Fakat başta belirttiğimiz gibi bugün konuşmamız gerekenler bizce bu yapay ve olup bitmiş gündemler değildir bizce.
Yapay diyorum; çünkü süt liman giderken ülke, bir günde beş yerde birden üç ayrı örgütün eşgüdümlü harekete geçmesi ve sonrasında ardı arkası kesilmeyen olayların sürmesi doğal bir gelişme olarak görülemez. Türkiye’nin üzerine bir anda abananların neyin peşinde olduğuna bakmak lazımdır. Şu anda fitil ateşlenmiş, savaş başlamıştır. Yerimiz de bellidir. Sokağa çıkma yasakları olan bölgeler veya terörün sıçramaya çalıştığı büyükşehirlerde güvenlik güçlerinin yapacakları ve onlara duamız dışında bizim yapacak fazla bir işimiz yoktur.

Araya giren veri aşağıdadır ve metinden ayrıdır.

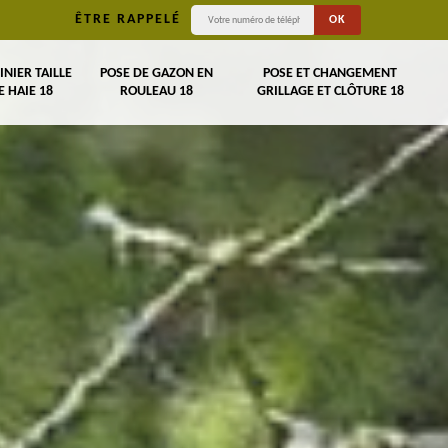
ÊTRE RAPPELÉ
INIER TAILLE
POSE DE GAZON EN
POSE ET CHANGEMENT
E HAIE 18
ROULEAU 18
GRILLAGE ET CLÔTURE 18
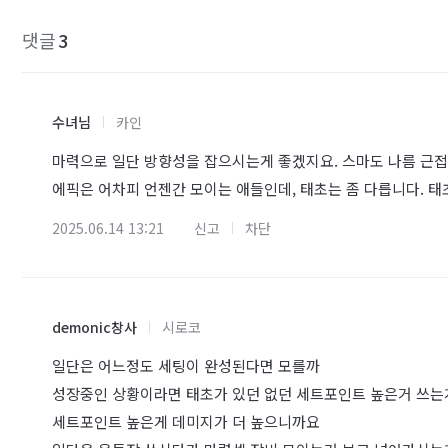
댓글
3
수녀님
카인
마력으로 일단 방향성을 잡으시는게 좋겠지요. 스마도 나름 근
에픽은 어차피 언젠간 모이는 애들인데, 태초는 좀 다릅니다. 태
2025.06.14 13:21
신고
차단
demonic창사
시로코
일단은 어느정도 세팅이 완성된다면 모를까
성장중인 상황이라면 태초가 있던 없던 세트포인트 높은거 쓰는
세트포인트 높은게 데미지가 더 높으니까요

Biz asıl başka soruların peşinde koşturmalıyız. Gerçekten, eğriyle doğrunun karıştığı sularda, perdelemelerin olduğu sahnelere ilişkin konuşmalıyız.
Taş başa düştükten sonra taşın baş yardığını söyleyenlere aydın demiyorlar; kendisine aptal anlatıcısına sunucu diyorlar.
Bizim yazılarımızdaki kaygımız bugün değil, geleceğimiz olmalı.